#### Try it
Where a line contains the word "perceuse", copy that line from the records below.

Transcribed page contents

********************

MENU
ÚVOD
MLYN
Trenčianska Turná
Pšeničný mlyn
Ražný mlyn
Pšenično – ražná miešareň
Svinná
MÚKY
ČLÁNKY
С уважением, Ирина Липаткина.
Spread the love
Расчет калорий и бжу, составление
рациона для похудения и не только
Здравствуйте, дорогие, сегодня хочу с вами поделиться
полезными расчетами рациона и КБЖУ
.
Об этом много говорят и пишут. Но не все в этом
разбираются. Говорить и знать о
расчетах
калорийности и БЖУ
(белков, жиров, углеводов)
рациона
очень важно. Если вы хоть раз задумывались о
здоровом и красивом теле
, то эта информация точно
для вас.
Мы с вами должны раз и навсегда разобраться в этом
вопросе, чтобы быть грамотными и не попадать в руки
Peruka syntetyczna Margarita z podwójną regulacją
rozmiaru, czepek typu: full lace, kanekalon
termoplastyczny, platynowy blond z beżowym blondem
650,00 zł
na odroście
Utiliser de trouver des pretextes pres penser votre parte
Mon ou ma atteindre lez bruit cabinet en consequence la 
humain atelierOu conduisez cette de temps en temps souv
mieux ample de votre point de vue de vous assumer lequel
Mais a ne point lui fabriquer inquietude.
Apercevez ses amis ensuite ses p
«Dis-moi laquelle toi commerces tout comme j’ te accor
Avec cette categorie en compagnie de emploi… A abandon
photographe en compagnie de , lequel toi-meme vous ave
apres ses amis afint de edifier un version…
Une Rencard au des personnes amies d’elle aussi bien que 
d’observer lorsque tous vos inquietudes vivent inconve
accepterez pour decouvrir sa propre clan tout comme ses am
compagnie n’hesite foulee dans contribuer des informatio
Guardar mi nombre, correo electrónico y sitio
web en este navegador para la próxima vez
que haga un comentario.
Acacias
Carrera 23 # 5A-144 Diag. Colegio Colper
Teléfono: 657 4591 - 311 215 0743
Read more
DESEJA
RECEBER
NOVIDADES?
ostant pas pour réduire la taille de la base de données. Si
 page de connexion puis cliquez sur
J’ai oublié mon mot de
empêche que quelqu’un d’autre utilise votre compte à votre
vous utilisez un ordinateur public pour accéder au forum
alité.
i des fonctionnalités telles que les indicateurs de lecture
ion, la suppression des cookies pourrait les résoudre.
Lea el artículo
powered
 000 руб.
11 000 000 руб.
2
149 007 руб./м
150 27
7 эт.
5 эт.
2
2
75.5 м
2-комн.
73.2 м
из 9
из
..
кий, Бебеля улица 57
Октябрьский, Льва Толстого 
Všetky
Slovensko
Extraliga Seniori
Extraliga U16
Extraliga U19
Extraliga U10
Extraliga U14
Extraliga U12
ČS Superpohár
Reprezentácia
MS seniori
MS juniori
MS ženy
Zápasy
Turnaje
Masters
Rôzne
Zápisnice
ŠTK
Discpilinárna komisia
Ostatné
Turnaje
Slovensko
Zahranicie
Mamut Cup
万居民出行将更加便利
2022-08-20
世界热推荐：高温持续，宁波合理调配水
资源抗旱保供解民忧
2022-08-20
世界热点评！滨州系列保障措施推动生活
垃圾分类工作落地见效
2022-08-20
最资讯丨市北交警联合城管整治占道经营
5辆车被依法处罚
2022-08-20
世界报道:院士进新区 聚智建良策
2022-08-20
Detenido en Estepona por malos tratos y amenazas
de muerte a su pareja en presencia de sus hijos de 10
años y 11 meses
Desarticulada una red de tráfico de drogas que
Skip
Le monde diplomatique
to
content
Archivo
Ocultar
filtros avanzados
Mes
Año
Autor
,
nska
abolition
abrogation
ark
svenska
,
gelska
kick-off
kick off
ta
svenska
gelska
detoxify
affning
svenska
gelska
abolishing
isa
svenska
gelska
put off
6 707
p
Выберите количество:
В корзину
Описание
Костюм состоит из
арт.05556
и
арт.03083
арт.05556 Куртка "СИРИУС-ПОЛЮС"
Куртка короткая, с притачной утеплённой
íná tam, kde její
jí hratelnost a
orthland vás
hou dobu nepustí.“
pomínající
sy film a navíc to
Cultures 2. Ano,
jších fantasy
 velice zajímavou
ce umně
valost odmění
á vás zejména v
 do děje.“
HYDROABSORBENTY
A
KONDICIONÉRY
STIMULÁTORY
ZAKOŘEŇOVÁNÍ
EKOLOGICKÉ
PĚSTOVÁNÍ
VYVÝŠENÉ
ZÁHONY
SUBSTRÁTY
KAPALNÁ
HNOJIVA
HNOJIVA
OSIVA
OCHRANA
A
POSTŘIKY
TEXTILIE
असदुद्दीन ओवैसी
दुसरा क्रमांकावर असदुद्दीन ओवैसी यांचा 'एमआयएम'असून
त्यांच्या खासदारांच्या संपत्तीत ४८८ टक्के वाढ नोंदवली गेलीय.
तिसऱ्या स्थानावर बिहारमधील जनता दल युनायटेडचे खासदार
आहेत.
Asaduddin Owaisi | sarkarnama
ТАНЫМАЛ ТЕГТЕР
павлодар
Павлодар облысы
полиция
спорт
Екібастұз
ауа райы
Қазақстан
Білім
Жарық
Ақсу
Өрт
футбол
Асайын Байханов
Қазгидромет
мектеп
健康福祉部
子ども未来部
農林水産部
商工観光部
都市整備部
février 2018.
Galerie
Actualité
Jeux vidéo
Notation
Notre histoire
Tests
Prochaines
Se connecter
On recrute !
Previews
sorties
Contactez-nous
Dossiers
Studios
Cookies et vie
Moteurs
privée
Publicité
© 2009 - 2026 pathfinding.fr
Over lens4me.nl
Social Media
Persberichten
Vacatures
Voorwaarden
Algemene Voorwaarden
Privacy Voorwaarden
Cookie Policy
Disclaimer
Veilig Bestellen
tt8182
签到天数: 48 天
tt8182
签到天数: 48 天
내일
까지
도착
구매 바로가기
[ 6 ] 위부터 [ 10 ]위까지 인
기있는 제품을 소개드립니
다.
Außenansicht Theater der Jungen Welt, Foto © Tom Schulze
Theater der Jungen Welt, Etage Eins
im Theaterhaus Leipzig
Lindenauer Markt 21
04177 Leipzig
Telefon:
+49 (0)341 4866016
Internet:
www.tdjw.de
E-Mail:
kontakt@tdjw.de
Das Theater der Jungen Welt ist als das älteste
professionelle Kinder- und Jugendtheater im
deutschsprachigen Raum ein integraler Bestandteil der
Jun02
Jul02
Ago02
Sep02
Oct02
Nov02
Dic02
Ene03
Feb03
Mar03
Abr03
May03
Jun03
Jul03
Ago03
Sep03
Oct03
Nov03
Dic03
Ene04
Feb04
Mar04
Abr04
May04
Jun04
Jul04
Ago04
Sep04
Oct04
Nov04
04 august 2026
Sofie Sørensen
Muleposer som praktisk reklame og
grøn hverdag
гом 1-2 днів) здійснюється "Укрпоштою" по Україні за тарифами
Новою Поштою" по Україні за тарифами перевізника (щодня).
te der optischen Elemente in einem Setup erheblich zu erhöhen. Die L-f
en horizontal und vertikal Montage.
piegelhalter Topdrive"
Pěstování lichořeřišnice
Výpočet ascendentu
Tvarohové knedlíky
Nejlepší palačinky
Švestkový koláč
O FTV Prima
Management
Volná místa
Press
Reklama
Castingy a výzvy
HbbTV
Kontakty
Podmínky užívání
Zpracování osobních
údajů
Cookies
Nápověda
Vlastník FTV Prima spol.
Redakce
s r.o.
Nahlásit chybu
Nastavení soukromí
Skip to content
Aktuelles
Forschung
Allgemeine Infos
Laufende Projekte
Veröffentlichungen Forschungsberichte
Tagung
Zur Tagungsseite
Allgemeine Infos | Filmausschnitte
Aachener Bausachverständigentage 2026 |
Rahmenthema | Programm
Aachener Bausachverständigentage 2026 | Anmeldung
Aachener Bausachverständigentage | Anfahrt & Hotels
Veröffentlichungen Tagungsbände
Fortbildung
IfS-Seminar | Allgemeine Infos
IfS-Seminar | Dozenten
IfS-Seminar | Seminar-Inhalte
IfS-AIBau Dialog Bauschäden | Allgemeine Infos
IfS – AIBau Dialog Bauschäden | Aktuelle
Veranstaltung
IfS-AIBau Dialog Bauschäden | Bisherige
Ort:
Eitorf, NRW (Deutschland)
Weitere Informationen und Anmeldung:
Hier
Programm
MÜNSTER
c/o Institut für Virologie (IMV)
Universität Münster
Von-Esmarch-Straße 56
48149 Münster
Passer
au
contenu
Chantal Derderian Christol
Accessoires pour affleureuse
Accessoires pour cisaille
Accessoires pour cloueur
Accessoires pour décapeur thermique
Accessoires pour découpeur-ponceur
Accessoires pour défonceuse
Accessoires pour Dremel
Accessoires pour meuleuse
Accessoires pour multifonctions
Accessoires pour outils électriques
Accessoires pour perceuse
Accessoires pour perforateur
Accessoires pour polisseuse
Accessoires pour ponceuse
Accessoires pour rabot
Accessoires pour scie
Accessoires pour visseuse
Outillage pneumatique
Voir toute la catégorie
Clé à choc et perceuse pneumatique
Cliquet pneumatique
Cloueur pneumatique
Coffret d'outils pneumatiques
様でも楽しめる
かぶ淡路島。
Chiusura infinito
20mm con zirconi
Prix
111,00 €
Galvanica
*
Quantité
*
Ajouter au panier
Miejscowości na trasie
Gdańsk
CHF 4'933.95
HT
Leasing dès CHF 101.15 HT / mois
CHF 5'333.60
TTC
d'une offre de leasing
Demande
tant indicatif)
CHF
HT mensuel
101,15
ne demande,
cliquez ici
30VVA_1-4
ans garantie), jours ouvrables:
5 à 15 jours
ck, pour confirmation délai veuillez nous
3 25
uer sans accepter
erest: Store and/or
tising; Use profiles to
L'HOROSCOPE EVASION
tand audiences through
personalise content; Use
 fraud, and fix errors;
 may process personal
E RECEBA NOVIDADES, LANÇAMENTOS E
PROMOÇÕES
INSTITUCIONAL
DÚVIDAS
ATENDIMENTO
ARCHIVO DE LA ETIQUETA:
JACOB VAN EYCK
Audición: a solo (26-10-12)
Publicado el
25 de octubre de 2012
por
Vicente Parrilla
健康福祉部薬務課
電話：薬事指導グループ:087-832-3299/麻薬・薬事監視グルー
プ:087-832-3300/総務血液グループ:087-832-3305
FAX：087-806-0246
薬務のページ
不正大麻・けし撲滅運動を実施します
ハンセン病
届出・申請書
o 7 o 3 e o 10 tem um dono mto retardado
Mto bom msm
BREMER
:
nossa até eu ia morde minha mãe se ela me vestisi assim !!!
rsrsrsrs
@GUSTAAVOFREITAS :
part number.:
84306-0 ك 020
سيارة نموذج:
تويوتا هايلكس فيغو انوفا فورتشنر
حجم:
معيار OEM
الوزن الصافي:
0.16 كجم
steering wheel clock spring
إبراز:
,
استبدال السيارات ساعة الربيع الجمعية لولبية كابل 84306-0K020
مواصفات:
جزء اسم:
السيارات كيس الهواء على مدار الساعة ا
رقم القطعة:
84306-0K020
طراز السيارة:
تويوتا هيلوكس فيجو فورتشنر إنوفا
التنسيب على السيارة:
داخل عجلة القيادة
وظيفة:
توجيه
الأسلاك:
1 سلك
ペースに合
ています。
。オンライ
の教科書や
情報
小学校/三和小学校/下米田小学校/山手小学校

********************

#### Response
Accessoires pour perceuse
Clé à choc et perceuse pneumatique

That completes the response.